The marketing team uses a humanistic standpoint to ROI, including "the ROI of saving lives and the ROI of connecting people to healthcare," she says. "We do a great job on our team of working closely with our finance team, and we work to reconcile the investment that we've made in marketing, and messaging, and campaigns, with the growth that we've seen."

"Marketing is truly not only serving the mission of the organization, but it's also helping the organization stay financially viable so that we can grow and continue to serve the community."

She adds, "Our brand positioning is about being here for good, and that has resonated with the consumer during this time. It's served as the backdrop during the pandemic."

Marketing matters

Through the act of engagement and storytelling, marketers have the chance to make a difference for both the organization and the consumers.

"One thing I like to always say is that we, as marketers, have so much power," Scott says. "Part of that power is in our ability to use language and storytelling to help connect to people's hearts.

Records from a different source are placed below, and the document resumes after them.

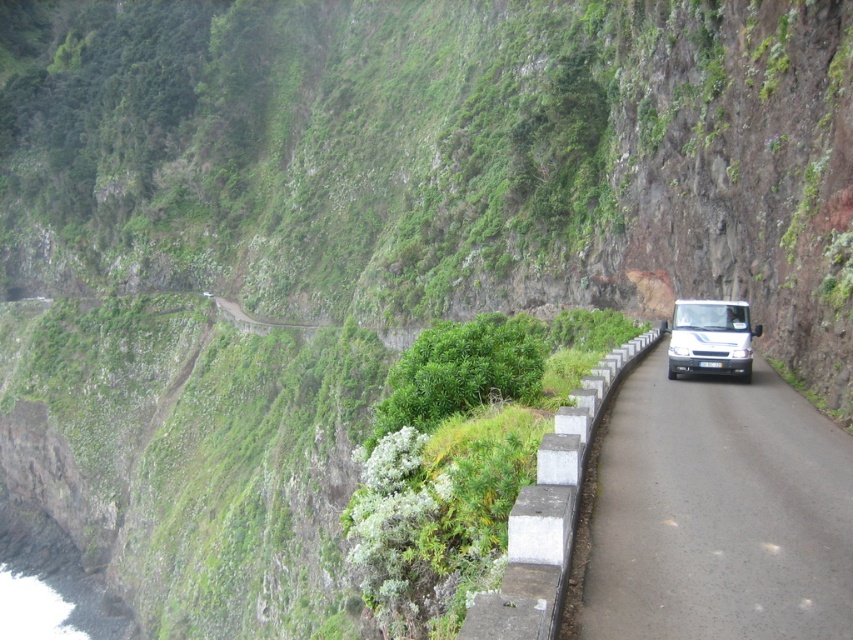 This screenshot has height=640, width=853. Describe the element at coordinates (718, 513) in the screenshot. I see `black asphalt road at right` at that location.

This screenshot has height=640, width=853. What are the coordinates of `black asphalt road at right` in the screenshot? It's located at (718, 513). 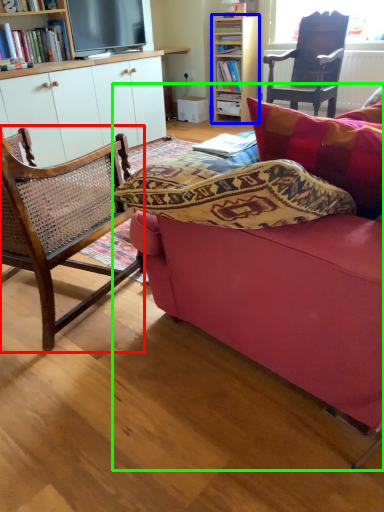 Question: Which is farther away from chair (highlighted by a red box)? bookcase (highlighted by a blue box) or studio couch (highlighted by a green box)?

Choices:
 (A) bookcase
 (B) studio couch

Answer: (A) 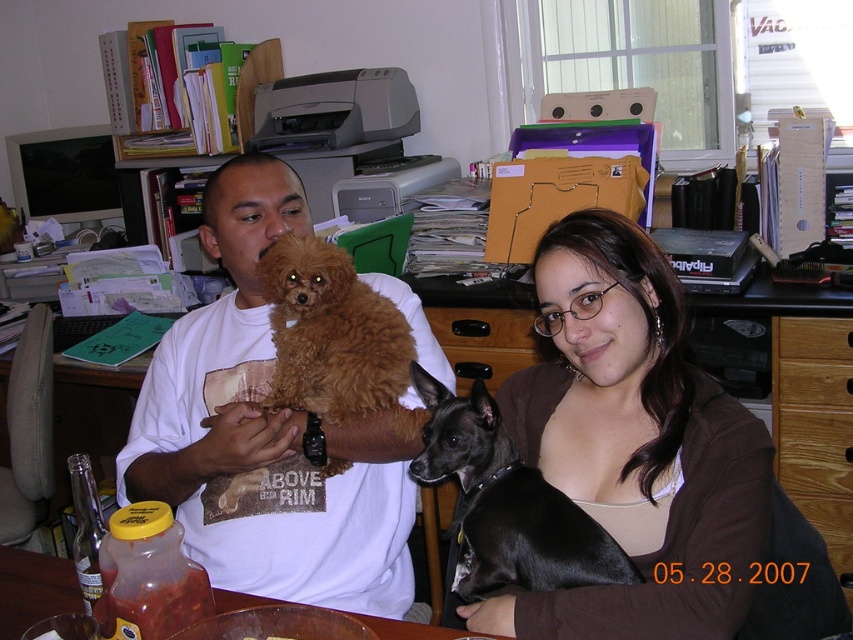 You are an AI analyzing the image. The scene shows two people at a desk with a brown dog and a black dog. Where is the matte brown hair at upper center located in the image coordinates?

The matte brown hair at upper center is located at coordinates point (631, 445).

You are trying to locate the matte brown hair at upper center in the image. According to the coordinates provided, where exactly is it positioned?

The matte brown hair at upper center is located at point coordinates of (631,445). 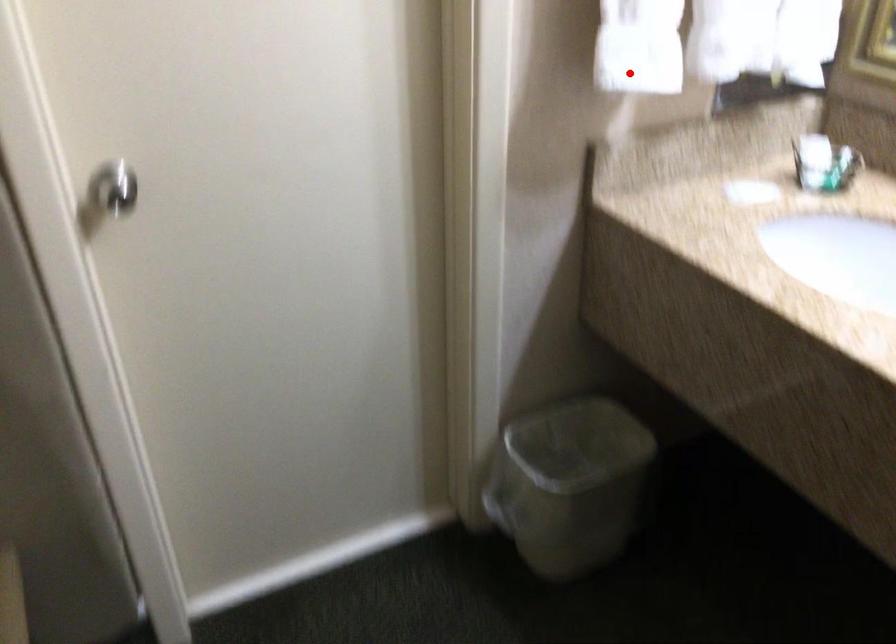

I believe that one of the fundamental roles of healthcare marketing is to be a better part of somebody's day. If we're trying to connect people to care, or if we're trying to reassure them about symptoms they may have been looking up, or if we're trying to encourage them to take control of their health and feel confident and empowered in what they do, marketing truly has that ability."

Scott adds, "We're not the surgeons, we're not in the OR, we're not saving lives in that way. But we can have a profound impact on somebody's life through the way we position our organizations, tell those stories, and connect people to what matters."

Melanie Blackman is a contributing editor for strategy, marketing, and human resources at HealthLeaders, an HCPro brand.